Tesla’s Full Self-Driving Is ‘Misleading and Irresponsible’: NTSB


As you might already know, Tesla sells a subscription-based upgrade to its Autopilot driver assistance programming called Full Self-Driving. It costs $199 per month, or you can purchase it once and for all for $10,000. That name also suggests the cars will be able to fully drive themselves, though that’s not the case. This has been reported on in-depth since the beginning, and the National Traffic Safety Board has joined the critics’ roundtable.

Full Self-Driving is—and always will be—a Level 2 autonomous system. That means it can perform limited driving functions under human supervision and with a human ready to intervene at any time. It doesn’t actually drive itself at all and the idea the same system could power glistening, humanoid imaginary bots is an insult to your intelligence.

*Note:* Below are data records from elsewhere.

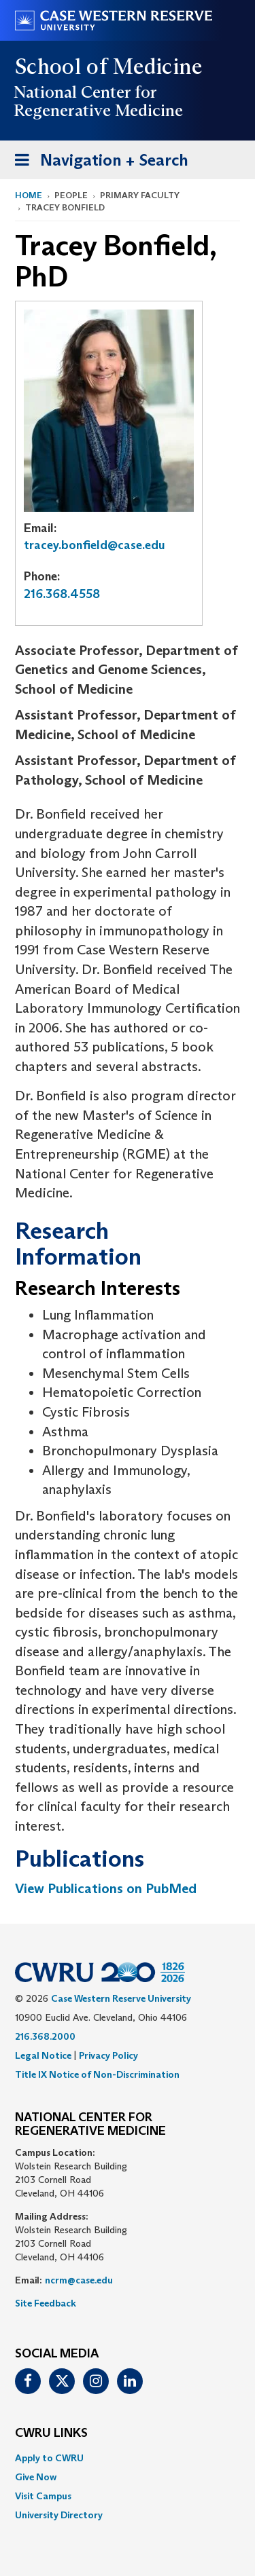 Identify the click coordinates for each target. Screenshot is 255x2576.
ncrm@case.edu (79, 2280)
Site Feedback (45, 2303)
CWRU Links (51, 2433)
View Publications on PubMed (106, 1888)
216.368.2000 (45, 2036)
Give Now (35, 2477)
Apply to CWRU (49, 2458)
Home (28, 195)
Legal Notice (43, 2055)
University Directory (59, 2515)
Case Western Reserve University (121, 1998)
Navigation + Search (97, 162)
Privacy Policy (108, 2055)
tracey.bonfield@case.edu (94, 545)
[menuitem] (127, 2457)
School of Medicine (109, 66)
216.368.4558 (62, 593)
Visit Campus (43, 2496)
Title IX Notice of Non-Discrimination (97, 2074) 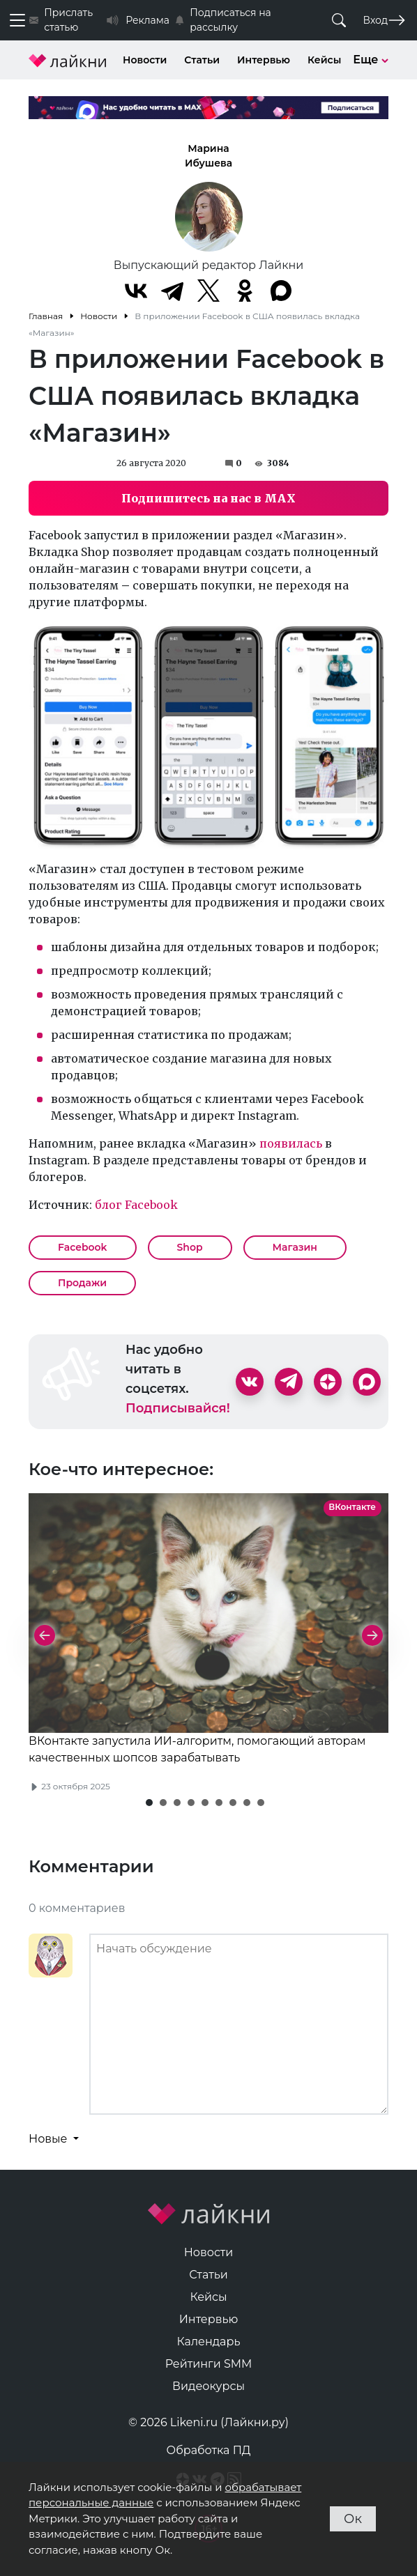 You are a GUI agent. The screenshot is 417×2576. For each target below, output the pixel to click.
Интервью (263, 60)
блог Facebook (136, 1205)
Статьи (202, 60)
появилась (290, 1143)
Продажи (82, 1283)
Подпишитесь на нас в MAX (208, 498)
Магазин (295, 1247)
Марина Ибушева (208, 155)
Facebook (82, 1247)
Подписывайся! (178, 1408)
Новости (145, 60)
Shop (190, 1247)
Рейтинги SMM (208, 2363)
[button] (149, 1802)
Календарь (209, 2341)
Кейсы (324, 60)
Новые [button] (49, 2138)
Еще (370, 59)
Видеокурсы (208, 2386)
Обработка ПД (209, 2450) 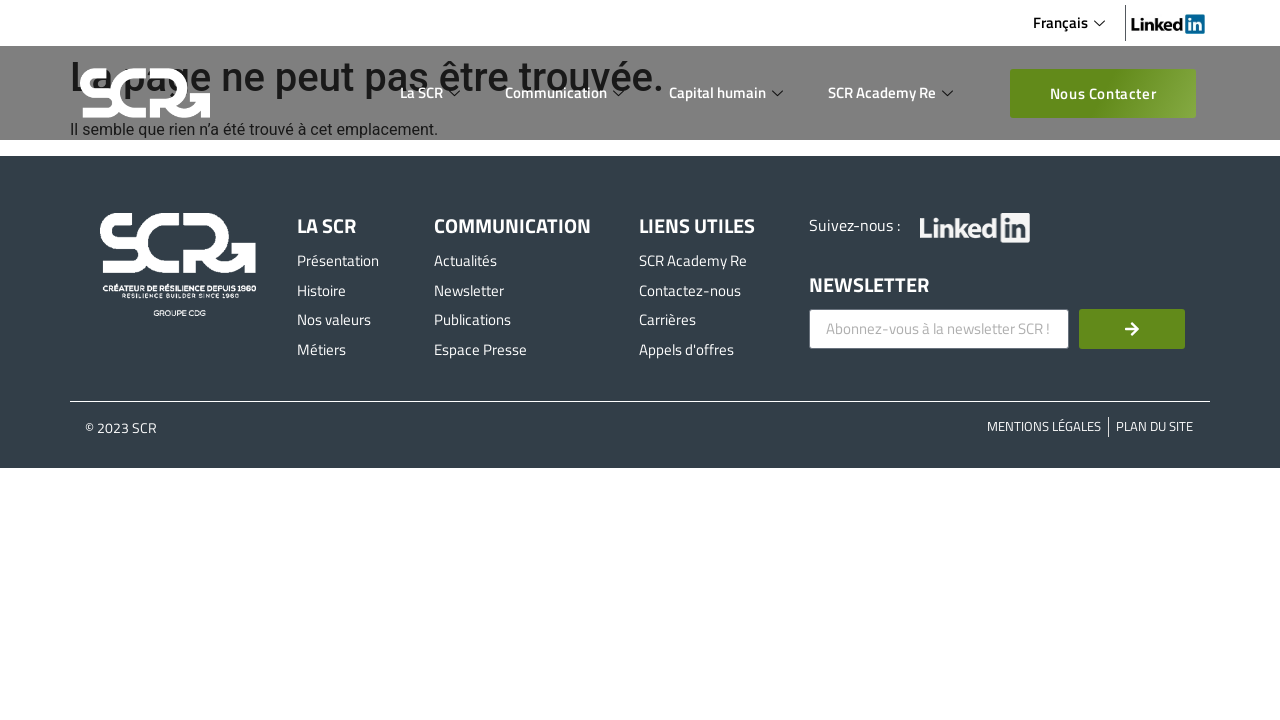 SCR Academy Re (893, 92)
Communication (567, 92)
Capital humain (728, 92)
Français (1071, 22)
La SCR (432, 92) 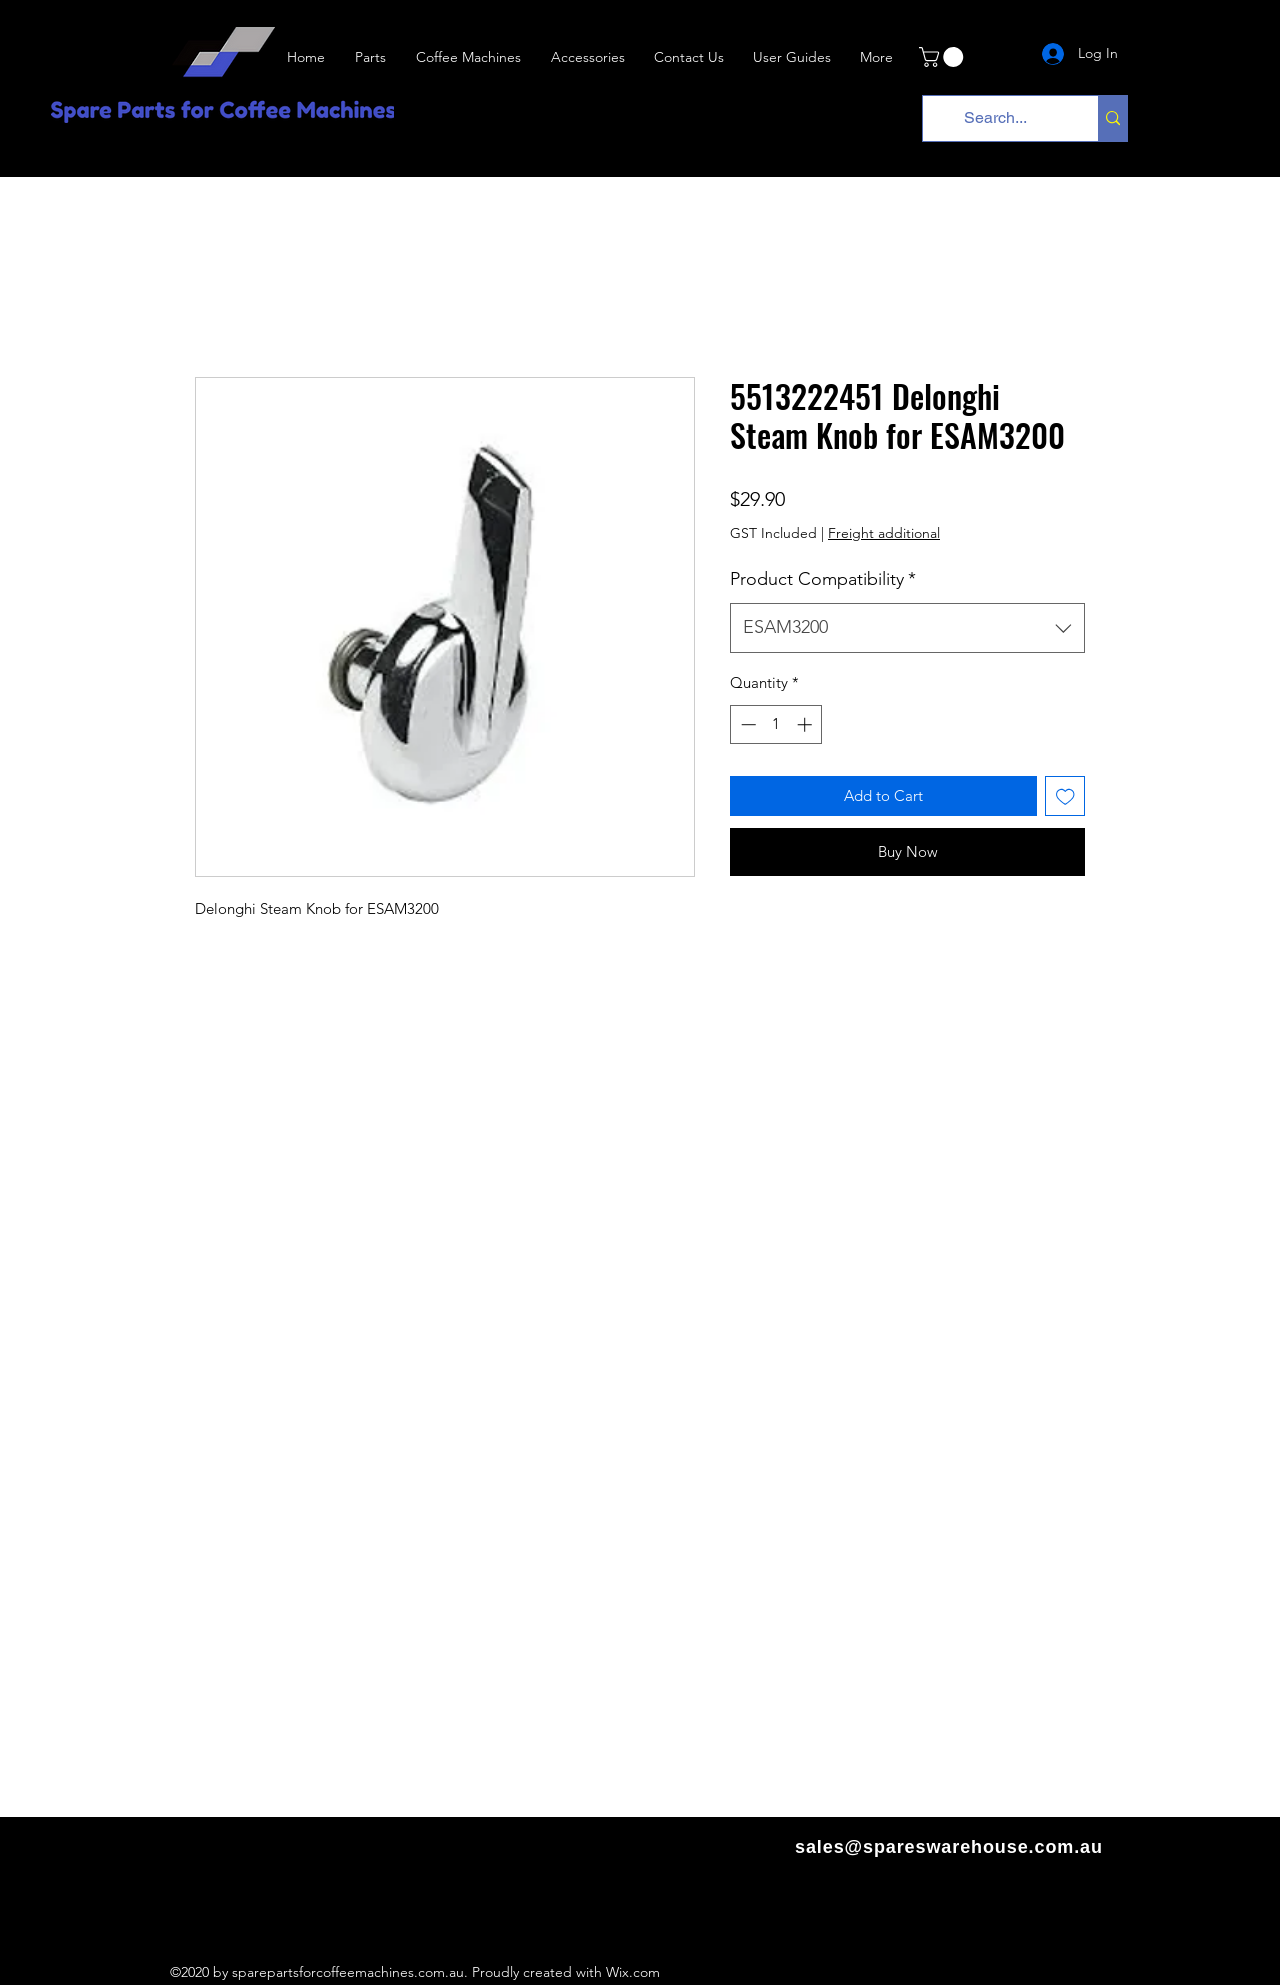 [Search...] (995, 118)
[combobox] (907, 628)
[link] (943, 57)
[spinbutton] (776, 724)
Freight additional (884, 533)
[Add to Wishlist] (1065, 796)
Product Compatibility (823, 579)
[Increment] (806, 724)
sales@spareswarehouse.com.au (949, 1847)
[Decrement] (746, 724) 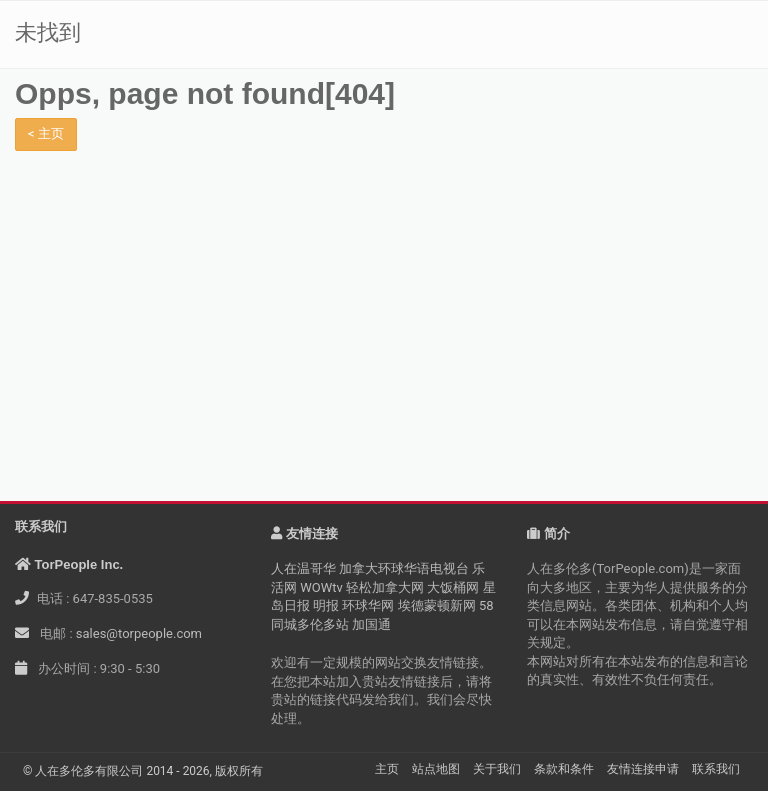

The new head of the NTSB, Jennifer Homendy, takes note of this, calling FSD “misleading and irresponsible” in an interview with the Wall Street Journal.

Full Self-Driving is currently in beta testing on public roads. While it’s not available to every Tesla owner at present, Elon Musk reckons it’s only a matter of time, which is a whole different idea and rightly has people like Homendy bothered about this thing that’s called Full Self-Driving but requires human input.

The NTSB takes things like testing out software that doesn’t actually do what its name suggests on public roads, with members of the public in their cars, quite seriously. And while the NTSB doesn’t have any law-making power to stop Tesla from releasing the beta to the public, it does investigate crashes and Tesla is on the books plenty—the last investigation into a fatal crash was announced three days ago.

Homendy told WSJ, “Basic safety issues have to be addressed before they’re then expanding it to other city streets and other areas.” 

Tesla makes you click through a whole bunch of terms and conditions that say not to treat FSD as though it’s actually fully self-driving. But we’re all here on the internet clicking terms and conditions all day and sticking Q-Tips in our ears even though the box explicitly says not to do that. Plus, anyone who’s ever worked in A&E can tell you humans do not take instructions about how to use things seriously if they’ve got it into their head that they could be used for something else. 

The box-ticking is maybe—maybe—a legal get-out but the NTSB is rightly bothered about beta-testing something that doesn’t do what its name suggests on public roads. Yeah, we know you’re supposed to be awake and alert at the wheel but after half a decade of Autopilot crashes, Homendy was pretty damning of the idea of rolling out FSD.

“It has clearly misled numerous people to misuse and abuse technology,” she said of the disingenuous naming, saying people pay more attention to marketing and a name than they do warnings or manuals.